**Task description**
Which lines of the data hold the word "moment"? Copy all of them.

╭─ Record extracts

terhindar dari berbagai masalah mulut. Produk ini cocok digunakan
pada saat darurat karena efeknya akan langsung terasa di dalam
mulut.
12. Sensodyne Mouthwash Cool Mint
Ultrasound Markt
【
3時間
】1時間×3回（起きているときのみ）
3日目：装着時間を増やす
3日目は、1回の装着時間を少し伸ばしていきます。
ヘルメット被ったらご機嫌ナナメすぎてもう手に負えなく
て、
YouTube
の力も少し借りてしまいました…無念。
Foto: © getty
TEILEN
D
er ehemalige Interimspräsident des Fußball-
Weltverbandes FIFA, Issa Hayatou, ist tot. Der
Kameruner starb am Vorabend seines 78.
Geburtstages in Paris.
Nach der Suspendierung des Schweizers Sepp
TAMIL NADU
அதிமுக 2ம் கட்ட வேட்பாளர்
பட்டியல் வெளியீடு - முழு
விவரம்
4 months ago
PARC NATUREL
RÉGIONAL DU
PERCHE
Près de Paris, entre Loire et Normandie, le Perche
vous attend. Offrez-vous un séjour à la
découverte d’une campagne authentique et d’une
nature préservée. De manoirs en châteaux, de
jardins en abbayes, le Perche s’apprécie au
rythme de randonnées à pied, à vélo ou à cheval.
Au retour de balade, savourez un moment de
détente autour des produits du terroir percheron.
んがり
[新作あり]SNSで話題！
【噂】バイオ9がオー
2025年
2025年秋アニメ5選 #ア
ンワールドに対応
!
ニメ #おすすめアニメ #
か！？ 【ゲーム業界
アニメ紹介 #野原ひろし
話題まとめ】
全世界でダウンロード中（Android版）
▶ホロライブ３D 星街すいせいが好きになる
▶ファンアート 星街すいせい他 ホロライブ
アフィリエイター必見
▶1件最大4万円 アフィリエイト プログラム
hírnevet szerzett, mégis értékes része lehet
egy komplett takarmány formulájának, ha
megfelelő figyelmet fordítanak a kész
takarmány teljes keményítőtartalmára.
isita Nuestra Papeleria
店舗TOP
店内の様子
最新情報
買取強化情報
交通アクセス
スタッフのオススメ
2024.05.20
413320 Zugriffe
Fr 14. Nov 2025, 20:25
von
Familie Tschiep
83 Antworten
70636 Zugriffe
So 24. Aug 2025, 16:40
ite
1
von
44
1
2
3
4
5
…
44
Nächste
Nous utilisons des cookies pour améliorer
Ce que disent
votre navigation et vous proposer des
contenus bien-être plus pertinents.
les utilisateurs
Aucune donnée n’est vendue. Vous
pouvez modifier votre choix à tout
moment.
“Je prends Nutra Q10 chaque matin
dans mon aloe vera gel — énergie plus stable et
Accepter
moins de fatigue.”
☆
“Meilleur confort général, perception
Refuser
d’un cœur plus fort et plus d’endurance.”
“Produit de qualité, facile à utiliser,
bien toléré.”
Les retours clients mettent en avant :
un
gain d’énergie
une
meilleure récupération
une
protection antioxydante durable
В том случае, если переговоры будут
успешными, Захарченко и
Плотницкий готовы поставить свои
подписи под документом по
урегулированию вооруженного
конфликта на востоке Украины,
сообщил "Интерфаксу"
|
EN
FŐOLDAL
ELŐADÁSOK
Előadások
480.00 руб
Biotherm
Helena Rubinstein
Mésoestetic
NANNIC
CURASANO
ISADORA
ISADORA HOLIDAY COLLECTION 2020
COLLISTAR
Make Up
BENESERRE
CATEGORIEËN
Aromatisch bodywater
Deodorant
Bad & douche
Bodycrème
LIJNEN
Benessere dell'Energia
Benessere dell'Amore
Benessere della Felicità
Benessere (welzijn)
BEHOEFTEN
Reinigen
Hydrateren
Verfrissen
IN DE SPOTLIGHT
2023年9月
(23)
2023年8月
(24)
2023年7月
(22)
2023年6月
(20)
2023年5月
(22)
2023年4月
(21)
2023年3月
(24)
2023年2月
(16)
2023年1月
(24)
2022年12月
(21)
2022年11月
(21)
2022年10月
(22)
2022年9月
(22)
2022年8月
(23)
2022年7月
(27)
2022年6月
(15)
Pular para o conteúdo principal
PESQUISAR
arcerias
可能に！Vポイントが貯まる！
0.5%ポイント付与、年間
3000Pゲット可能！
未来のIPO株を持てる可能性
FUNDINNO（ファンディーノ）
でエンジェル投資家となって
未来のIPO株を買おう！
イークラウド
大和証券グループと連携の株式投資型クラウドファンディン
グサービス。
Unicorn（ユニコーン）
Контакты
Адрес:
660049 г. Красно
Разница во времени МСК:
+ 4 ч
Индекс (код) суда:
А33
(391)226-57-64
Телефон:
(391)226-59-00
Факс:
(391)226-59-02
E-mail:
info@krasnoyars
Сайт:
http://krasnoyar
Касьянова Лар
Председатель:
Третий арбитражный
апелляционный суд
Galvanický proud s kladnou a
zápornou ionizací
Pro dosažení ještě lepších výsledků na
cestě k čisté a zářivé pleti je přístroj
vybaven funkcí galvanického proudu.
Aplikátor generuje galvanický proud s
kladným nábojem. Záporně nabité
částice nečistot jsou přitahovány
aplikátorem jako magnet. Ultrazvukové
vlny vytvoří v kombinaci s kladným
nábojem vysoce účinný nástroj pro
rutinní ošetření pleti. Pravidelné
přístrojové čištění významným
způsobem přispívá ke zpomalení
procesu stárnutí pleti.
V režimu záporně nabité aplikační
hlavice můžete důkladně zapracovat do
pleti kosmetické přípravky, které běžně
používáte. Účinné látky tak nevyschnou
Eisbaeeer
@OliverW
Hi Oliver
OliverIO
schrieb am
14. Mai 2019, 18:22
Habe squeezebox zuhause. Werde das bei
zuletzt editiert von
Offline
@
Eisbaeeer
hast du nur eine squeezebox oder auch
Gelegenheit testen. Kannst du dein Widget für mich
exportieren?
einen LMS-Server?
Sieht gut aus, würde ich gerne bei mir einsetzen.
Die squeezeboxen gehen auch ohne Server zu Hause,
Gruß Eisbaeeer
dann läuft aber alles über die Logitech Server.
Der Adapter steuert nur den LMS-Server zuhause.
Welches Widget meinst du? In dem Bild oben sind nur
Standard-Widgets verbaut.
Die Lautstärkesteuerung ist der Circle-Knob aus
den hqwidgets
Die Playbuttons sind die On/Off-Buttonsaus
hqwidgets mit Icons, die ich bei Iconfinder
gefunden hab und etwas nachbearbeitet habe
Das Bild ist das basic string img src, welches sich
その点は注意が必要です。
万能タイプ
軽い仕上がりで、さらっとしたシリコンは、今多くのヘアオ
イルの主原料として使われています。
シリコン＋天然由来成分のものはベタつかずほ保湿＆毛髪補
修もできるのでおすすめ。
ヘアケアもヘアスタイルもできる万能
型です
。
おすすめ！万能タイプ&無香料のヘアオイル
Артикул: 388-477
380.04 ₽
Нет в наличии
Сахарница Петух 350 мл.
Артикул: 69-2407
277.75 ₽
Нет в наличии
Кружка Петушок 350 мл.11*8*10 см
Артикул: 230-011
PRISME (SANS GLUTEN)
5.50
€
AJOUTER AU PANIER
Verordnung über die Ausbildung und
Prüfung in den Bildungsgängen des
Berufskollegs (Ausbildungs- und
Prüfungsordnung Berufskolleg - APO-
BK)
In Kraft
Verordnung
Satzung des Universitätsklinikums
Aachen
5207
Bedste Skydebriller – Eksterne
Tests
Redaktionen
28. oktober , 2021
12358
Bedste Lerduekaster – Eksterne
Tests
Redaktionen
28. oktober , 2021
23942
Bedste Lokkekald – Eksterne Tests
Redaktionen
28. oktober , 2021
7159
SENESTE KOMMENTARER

╰─

**Exercise solution**
Au retour de balade, savourez un moment de
moment.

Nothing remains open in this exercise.